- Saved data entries
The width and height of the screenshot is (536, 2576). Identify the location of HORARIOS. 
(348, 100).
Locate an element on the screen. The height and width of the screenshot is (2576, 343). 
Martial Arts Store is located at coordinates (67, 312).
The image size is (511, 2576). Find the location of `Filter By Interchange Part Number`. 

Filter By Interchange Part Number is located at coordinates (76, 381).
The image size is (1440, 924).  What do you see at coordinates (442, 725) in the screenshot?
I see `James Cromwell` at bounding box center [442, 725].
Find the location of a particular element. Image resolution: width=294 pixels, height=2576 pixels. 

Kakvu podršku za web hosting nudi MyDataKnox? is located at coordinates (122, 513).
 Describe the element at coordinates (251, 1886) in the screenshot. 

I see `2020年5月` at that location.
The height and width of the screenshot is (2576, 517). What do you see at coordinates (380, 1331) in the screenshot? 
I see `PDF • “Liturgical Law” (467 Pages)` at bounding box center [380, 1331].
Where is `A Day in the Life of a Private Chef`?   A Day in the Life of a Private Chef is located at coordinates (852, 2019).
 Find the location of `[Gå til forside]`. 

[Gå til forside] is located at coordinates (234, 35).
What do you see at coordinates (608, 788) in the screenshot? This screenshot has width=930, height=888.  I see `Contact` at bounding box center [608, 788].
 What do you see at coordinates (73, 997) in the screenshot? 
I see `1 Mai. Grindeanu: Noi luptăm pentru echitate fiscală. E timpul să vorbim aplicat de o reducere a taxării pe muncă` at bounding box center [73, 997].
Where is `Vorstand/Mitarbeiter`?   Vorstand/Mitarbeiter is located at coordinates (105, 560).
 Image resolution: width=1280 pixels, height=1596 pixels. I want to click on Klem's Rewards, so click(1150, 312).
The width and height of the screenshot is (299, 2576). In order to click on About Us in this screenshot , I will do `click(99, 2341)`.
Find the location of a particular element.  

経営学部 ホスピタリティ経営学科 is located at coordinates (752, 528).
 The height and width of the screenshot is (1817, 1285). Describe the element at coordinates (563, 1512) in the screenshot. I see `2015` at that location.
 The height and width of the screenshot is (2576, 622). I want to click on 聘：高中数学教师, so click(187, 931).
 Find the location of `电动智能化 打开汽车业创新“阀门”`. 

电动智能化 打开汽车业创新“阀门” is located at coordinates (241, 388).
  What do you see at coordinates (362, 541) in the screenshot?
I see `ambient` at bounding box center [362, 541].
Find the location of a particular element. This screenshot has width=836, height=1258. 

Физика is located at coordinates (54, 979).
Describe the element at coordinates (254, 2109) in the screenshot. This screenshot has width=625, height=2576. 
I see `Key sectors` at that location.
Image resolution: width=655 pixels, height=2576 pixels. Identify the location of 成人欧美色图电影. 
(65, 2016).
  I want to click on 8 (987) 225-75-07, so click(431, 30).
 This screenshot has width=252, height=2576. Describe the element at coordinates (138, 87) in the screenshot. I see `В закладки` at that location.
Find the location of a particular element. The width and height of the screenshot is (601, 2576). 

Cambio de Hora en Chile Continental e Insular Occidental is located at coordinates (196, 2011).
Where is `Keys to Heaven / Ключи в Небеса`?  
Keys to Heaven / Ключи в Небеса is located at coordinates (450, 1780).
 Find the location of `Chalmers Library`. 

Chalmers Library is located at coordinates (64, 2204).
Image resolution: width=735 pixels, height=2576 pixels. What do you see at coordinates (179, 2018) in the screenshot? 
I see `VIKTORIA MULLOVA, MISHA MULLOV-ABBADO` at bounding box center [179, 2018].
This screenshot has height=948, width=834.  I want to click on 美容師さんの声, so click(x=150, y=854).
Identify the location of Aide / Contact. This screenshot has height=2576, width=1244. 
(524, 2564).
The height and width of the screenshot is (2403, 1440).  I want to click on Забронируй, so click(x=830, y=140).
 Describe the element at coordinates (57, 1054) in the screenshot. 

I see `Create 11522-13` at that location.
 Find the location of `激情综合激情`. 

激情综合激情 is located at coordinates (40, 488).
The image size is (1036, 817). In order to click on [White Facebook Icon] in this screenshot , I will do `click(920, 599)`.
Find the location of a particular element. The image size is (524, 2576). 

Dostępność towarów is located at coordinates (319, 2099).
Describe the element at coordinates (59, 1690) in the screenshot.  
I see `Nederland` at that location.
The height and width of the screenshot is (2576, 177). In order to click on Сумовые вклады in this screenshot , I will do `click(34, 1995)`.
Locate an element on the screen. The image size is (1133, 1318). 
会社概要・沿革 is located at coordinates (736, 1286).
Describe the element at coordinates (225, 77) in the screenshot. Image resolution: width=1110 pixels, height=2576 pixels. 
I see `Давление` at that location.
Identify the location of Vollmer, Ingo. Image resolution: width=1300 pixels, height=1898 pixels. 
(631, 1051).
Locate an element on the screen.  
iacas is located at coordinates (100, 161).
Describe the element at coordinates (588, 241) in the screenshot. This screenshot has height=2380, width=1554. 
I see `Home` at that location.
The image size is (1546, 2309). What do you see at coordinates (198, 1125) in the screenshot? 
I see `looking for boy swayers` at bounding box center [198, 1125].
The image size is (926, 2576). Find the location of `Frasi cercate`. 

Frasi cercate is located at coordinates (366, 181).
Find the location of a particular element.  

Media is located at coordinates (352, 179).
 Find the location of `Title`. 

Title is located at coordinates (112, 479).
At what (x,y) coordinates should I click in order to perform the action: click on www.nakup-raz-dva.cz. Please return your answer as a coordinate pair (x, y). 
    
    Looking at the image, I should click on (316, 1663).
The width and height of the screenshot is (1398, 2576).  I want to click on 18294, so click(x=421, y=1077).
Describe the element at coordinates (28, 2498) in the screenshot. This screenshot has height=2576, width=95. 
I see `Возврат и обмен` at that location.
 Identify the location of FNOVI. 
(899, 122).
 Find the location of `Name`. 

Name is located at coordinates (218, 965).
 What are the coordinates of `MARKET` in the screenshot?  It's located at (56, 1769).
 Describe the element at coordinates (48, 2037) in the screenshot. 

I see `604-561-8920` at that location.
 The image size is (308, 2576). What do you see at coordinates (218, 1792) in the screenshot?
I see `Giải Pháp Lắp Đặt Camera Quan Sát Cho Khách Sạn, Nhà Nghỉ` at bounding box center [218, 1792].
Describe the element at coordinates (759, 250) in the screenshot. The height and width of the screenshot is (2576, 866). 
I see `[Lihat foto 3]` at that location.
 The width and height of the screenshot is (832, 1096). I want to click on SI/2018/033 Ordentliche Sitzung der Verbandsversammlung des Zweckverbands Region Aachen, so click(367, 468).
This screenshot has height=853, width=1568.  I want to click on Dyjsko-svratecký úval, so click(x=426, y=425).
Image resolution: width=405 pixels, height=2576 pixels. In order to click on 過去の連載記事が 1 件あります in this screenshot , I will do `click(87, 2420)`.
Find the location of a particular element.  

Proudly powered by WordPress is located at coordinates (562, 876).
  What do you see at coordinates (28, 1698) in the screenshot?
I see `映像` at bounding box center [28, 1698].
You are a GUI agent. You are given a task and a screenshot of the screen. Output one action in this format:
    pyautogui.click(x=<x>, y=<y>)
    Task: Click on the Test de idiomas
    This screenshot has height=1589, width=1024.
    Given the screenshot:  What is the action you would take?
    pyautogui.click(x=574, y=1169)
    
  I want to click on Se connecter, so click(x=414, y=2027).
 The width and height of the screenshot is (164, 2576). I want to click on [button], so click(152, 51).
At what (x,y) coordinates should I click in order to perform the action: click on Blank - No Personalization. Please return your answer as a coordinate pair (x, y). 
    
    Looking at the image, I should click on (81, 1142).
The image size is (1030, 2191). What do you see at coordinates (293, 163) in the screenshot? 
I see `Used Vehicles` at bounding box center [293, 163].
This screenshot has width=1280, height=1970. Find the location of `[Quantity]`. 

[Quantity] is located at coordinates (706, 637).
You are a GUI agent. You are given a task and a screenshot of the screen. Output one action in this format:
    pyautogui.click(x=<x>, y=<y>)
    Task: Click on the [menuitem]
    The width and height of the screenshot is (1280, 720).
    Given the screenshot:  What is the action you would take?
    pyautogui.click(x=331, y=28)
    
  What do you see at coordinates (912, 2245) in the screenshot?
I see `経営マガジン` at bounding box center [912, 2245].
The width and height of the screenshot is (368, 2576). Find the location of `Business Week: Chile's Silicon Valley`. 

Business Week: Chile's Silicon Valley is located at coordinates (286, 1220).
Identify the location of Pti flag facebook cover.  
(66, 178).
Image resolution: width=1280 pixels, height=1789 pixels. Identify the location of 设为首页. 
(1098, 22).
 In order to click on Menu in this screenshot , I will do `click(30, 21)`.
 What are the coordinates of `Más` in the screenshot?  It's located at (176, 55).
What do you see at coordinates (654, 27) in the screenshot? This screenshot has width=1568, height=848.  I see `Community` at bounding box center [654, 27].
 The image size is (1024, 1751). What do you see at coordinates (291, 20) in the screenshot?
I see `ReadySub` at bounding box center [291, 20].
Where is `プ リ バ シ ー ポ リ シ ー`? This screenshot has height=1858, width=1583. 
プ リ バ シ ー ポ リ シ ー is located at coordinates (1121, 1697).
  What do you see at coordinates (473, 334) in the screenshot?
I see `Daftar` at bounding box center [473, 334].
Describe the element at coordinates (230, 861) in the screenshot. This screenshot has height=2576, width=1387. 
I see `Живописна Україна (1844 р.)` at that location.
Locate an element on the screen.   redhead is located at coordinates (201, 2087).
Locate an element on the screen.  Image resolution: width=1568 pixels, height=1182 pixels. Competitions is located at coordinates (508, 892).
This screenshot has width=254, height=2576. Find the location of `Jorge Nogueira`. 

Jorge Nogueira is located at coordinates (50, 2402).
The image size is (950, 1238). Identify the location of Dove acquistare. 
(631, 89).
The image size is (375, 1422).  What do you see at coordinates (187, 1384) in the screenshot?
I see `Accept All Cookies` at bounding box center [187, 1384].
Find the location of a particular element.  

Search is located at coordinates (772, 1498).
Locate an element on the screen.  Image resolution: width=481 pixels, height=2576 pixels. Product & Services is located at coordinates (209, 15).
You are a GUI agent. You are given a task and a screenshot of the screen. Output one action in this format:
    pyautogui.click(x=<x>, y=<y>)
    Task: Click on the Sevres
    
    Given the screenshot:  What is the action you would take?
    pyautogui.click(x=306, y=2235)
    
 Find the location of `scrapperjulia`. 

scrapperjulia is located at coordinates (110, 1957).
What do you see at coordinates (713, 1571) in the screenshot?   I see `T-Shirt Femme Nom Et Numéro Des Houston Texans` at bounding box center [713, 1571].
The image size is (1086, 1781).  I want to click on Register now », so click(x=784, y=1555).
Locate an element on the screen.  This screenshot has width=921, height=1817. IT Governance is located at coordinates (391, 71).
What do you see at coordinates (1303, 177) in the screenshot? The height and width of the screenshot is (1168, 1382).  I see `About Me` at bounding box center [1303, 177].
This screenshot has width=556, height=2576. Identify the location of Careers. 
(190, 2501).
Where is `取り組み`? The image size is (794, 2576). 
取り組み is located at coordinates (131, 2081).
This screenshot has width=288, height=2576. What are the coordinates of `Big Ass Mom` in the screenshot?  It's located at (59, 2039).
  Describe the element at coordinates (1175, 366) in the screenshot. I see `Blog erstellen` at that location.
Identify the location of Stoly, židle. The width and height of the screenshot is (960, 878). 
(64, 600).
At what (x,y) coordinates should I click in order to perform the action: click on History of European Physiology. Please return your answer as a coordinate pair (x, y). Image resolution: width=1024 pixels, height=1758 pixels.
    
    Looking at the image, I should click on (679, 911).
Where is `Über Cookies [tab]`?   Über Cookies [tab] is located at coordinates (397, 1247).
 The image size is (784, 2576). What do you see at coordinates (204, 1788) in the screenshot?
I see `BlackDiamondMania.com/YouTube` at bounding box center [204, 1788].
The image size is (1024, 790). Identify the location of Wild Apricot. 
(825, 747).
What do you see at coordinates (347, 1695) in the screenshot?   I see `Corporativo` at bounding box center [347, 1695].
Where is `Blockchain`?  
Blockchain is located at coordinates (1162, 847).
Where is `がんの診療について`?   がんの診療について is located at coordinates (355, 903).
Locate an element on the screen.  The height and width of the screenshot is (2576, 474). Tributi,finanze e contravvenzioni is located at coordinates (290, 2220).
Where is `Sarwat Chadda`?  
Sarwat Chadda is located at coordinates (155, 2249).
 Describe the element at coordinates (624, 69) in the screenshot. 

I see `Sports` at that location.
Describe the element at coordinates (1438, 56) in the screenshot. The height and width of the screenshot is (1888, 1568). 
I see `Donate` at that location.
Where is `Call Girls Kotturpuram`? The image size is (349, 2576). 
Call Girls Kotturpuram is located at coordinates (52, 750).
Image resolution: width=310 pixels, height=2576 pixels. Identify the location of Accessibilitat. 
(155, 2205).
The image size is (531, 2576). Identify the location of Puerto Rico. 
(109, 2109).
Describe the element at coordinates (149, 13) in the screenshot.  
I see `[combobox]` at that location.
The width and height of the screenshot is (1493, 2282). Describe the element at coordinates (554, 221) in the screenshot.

- Work request
Counting only those lines of the data above where the word "About" appears, give the number and nothing more.

- Answer for this exercise
2